Immer mehr Menschen begehrten auf, die Staatsmacht wankte. Am 9. November 1989 fiel schließlich die Mauer zwischen den deutschen Staaten. Als am Abend die Grenzübergänge in Berlin geöffnet wurden, strömten die Menschen in den westlichen Teil der Stadt.
Keine Gewalt!
Im Oktober 1989 war es der Ruf „Keine Gewalt!“, der auf den Straßen in der DDR widerhallte. Zuerst in Leipzig und dann nach und nach in der ganzen Republik gingen die Menschen auf die Straße.
Bürgerinitiativen gründeten sich wie der Demokratische Aufbruch oder das Neue Forum. Es wurde über Umweltschutz debattiert, über Reisefreiheit, die Versorgung der Bevölkerung und über Pressefreiheit.
Die Wende in Sangerhausen hat wohl am 16. Oktober 1989 so richtig begonnen - in den Gemeinderäumen der evangelischen Kirche an der Alten Promenade. Eine Gruppe von rund 40 Personen soll sich damals dort getroffen haben.

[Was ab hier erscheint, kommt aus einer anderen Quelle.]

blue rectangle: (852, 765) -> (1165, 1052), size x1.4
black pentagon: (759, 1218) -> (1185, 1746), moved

Zur ersten Diskussionsveranstaltung in die Jacobikirche, am 24. Oktober, kamen bereits zehnmal so viele Menschen. Keine 24 Stunden zuvor war das Neue Forum in Sangerhausen gegründet worden.

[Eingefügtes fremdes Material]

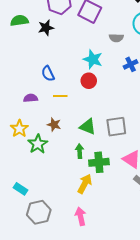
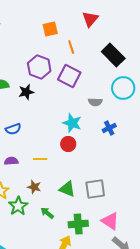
blue semicircle: (48, 74) -> (13, 129), moved, turned -84
green arrow: (80, 151) -> (47, 213), moved, turned -48

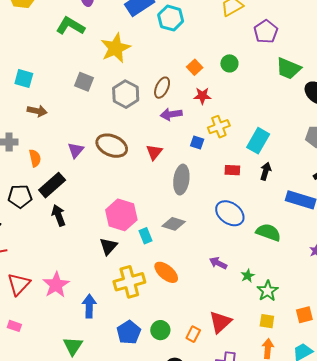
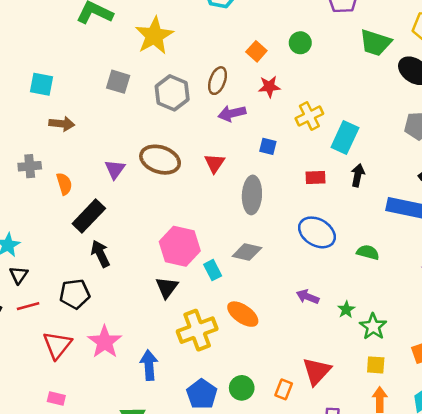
yellow cross: (219, 127) -> (309, 116), moved
black pentagon: (20, 196) -> (75, 294), moved
green semicircle: (268, 232) -> (368, 252), size x0.7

Damals zu fotografieren, als die Menschen im Herbst 1989 auf die Straße gingen, kann man durchaus mutig nennen. Unter die Demonstranten hatten sich auch Angehörige der Staatssicherheit gemischt.

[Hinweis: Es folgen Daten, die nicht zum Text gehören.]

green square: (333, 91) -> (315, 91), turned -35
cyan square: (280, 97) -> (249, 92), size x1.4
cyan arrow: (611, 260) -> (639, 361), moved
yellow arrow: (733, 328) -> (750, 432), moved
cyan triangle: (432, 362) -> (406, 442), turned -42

Dass es dennoch Fotografien der ersten Versammlungen und Demonstrationen in Sangerhausen gibt, ist Wolfgang Steffen zu verdanken, der schon damals Leiter der christlichen Buchhandlung „St. Michael“ in Sangerhausen war.
Er ging mit seiner Kamera auf die Straße und in die Kirche und hielt die geschichtlichen Ereignisse, die ein ganzes Land verändern sollten, in Bildern fest.
Hilfloser Staatsapparat
In den Dokumenten, die im Kreisarchiv lagern, kann man nachlesen, wie hilflos die Staatsorgane im Umgang mit den Bürgerprotesten waren. Da sind dann Nebensächlichkeiten wichtiger gewesen als die Anliegen der Demonstranten.
Ein Beispiel? Als Zeichen der Gewaltlosigkeit führten die Demonstranten brennende Kerzen mit und stellten sie am Gebäude der SED-Kreisleitung ab. Am Tag danach wurde die Demo ausgewertet.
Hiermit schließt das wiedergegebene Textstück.